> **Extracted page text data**
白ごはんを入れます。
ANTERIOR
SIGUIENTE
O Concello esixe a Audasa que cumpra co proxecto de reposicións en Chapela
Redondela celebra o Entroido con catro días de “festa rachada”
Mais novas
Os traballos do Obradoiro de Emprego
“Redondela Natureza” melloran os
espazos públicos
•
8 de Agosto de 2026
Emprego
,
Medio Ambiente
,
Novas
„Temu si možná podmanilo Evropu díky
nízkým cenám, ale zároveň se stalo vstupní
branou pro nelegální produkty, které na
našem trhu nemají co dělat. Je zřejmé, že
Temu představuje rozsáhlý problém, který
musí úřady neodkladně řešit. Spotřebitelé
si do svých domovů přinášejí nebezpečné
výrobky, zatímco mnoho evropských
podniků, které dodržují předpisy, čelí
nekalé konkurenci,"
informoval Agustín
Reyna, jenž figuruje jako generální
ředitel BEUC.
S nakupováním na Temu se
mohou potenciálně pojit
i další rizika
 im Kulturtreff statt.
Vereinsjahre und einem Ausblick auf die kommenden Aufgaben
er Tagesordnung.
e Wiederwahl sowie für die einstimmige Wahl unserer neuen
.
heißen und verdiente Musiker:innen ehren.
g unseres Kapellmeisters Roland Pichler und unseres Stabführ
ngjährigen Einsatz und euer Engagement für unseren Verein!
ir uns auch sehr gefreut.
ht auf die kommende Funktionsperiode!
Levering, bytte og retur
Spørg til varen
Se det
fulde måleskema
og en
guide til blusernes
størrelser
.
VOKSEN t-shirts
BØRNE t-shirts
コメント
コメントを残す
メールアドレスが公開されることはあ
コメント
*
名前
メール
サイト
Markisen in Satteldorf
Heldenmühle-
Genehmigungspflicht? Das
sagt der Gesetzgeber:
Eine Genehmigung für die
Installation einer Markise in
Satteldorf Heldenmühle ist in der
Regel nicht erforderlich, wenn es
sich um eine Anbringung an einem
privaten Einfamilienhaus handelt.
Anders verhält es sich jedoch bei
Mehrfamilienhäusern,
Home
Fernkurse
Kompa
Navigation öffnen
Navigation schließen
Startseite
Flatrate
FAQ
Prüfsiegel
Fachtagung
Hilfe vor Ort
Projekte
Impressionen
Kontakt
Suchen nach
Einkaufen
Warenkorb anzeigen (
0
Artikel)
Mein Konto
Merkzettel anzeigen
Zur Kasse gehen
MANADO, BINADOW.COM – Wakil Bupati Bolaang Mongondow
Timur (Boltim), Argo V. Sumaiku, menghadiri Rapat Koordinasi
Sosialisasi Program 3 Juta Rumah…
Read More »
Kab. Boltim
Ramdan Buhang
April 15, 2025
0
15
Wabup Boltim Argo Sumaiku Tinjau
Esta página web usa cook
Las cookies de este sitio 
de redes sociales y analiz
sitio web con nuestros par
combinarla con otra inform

> **What is being asked**
This calls for all of the entries above, repeated exactly.

> **Solution**
白ごはんを入れます。
ANTERIOR
SIGUIENTE
O Concello esixe a Audasa que cumpra co proxecto de reposicións en Chapela
Redondela celebra o Entroido con catro días de “festa rachada”
Mais novas
Os traballos do Obradoiro de Emprego
“Redondela Natureza” melloran os
espazos públicos
•
8 de Agosto de 2026
Emprego
,
Medio Ambiente
,
Novas
„Temu si možná podmanilo Evropu díky
nízkým cenám, ale zároveň se stalo vstupní
branou pro nelegální produkty, které na
našem trhu nemají co dělat. Je zřejmé, že
Temu představuje rozsáhlý problém, který
musí úřady neodkladně řešit. Spotřebitelé
si do svých domovů přinášejí nebezpečné
výrobky, zatímco mnoho evropských
podniků, které dodržují předpisy, čelí
nekalé konkurenci,"
informoval Agustín
Reyna, jenž figuruje jako generální
ředitel BEUC.
S nakupováním na Temu se
mohou potenciálně pojit
i další rizika
 im Kulturtreff statt.
Vereinsjahre und einem Ausblick auf die kommenden Aufgaben
er Tagesordnung.
e Wiederwahl sowie für die einstimmige Wahl unserer neuen
.
heißen und verdiente Musiker:innen ehren.
g unseres Kapellmeisters Roland Pichler und unseres Stabführ
ngjährigen Einsatz und euer Engagement für unseren Verein!
ir uns auch sehr gefreut.
ht auf die kommende Funktionsperiode!
Levering, bytte og retur
Spørg til varen
Se det
fulde måleskema
og en
guide til blusernes
størrelser
.
VOKSEN t-shirts
BØRNE t-shirts
コメント
コメントを残す
メールアドレスが公開されることはあ
コメント
*
名前
メール
サイト
Markisen in Satteldorf
Heldenmühle-
Genehmigungspflicht? Das
sagt der Gesetzgeber:
Eine Genehmigung für die
Installation einer Markise in
Satteldorf Heldenmühle ist in der
Regel nicht erforderlich, wenn es
sich um eine Anbringung an einem
privaten Einfamilienhaus handelt.
Anders verhält es sich jedoch bei
Mehrfamilienhäusern,
Home
Fernkurse
Kompa
Navigation öffnen
Navigation schließen
Startseite
Flatrate
FAQ
Prüfsiegel
Fachtagung
Hilfe vor Ort
Projekte
Impressionen
Kontakt
Suchen nach
Einkaufen
Warenkorb anzeigen (
0
Artikel)
Mein Konto
Merkzettel anzeigen
Zur Kasse gehen
MANADO, BINADOW.COM – Wakil Bupati Bolaang Mongondow
Timur (Boltim), Argo V. Sumaiku, menghadiri Rapat Koordinasi
Sosialisasi Program 3 Juta Rumah…
Read More »
Kab. Boltim
Ramdan Buhang
April 15, 2025
0
15
Wabup Boltim Argo Sumaiku Tinjau
Esta página web usa cook
Las cookies de este sitio 
de redes sociales y analiz
sitio web con nuestros par
combinarla con otra inform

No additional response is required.